Can you have high accountability if you don't have consequences?

"What should I do if the leaders in the company whom I need to make the decision come in late to the meeting?"

My question back to this was, "does this happen often or only with one person?" The entire group yelled out, "our whole company is run like that. Everyone comes late to meetings." That comment alone let's me know the corporate culture is one that talks about accountability but doesn't enforce it.

You can not have high accountability without having consequences. I don't believe in juvenile consequences like if you are late you have to sing, or if you are late you put money in a jar. Both of those consequences make people feel like kids and worse yet, if the late person can tolerate them there is no need to change their behavior.

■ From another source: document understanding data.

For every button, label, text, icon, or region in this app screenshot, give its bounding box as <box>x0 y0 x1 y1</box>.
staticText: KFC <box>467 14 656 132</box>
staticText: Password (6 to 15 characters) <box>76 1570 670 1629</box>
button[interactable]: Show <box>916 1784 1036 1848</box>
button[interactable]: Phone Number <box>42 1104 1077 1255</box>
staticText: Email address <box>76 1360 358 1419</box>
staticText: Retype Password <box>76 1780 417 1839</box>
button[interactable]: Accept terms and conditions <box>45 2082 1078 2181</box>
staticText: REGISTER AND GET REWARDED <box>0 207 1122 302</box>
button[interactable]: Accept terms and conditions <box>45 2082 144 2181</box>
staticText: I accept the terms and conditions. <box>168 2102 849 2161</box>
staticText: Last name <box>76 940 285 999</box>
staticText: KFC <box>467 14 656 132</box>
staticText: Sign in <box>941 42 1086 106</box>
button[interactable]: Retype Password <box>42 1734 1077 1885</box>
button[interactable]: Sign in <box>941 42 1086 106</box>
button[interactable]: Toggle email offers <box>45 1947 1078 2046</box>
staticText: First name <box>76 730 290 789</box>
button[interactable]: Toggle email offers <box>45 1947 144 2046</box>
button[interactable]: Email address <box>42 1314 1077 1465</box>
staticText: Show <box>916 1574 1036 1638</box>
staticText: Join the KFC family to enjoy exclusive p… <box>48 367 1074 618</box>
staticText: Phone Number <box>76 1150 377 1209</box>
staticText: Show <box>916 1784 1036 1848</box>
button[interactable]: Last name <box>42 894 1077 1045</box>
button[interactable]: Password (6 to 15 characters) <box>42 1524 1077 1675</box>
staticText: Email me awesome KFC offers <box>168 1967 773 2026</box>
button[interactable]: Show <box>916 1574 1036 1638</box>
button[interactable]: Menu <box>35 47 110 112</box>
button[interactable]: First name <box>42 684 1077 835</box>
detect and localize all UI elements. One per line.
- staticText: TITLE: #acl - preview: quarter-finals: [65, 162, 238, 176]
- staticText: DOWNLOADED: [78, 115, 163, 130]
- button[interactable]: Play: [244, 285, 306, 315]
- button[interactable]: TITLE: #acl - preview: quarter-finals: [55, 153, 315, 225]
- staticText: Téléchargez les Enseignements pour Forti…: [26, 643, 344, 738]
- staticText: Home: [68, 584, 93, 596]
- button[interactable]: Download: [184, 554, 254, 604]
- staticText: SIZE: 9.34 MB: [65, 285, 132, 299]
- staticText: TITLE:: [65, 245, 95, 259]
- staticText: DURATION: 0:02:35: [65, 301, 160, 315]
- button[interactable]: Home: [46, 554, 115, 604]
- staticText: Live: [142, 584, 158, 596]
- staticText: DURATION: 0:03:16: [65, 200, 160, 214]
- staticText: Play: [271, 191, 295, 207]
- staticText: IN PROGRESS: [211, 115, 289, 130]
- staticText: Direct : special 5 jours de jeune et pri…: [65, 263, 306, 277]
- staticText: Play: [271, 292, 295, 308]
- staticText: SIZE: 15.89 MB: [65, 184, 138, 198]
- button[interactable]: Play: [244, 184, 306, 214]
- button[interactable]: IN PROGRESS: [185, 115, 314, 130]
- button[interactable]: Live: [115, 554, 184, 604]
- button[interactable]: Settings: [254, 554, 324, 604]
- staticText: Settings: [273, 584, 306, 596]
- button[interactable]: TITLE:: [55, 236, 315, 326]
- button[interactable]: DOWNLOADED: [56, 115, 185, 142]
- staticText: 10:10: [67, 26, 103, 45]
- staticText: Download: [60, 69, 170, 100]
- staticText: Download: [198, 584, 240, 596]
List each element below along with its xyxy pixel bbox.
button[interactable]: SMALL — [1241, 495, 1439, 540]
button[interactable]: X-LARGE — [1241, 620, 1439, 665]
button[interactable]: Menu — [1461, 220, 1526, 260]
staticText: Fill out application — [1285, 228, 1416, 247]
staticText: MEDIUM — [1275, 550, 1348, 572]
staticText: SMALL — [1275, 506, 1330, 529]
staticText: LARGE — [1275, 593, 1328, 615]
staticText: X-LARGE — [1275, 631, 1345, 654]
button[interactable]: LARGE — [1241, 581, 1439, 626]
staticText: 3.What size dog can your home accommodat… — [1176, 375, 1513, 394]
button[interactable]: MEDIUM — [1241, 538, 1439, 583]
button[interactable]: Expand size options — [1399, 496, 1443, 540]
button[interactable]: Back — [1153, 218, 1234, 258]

Your consequences need to align with your corporate vision and goals. They need to be reinforced from the top on down.

There are far better ways to deal with this. The first thing I would look at is the blatant message people are sending that we have too many meetings that are not important so I can come late.

Here are some things you can do:

1. Review which meetings are relevant.
2. Keep your meetings tight and too the point.
3. Avoid "book report" meetings where people just recite what they are working on.
4. Start meetings right on time and end on time.
5. Tape the meeting and if a person misses the meeting or arrives late then have them stay after and listen to the tape. They soon get the idea that they will spend the 30 min regardless so being late is not an option.
6. Address chronic late people privately and immediately. Then be consistent with marking down the times they are late and have it be a part of their review. Let them know it is unacceptable to be late.

Remember there are times that people will legitimately be late. The goal is not to eliminate lateness completely but instead to make meetings engaging and effective so all want to participate.

Take Action: Look at what you can eliminate from your meetings to shorten them up and keep them on point.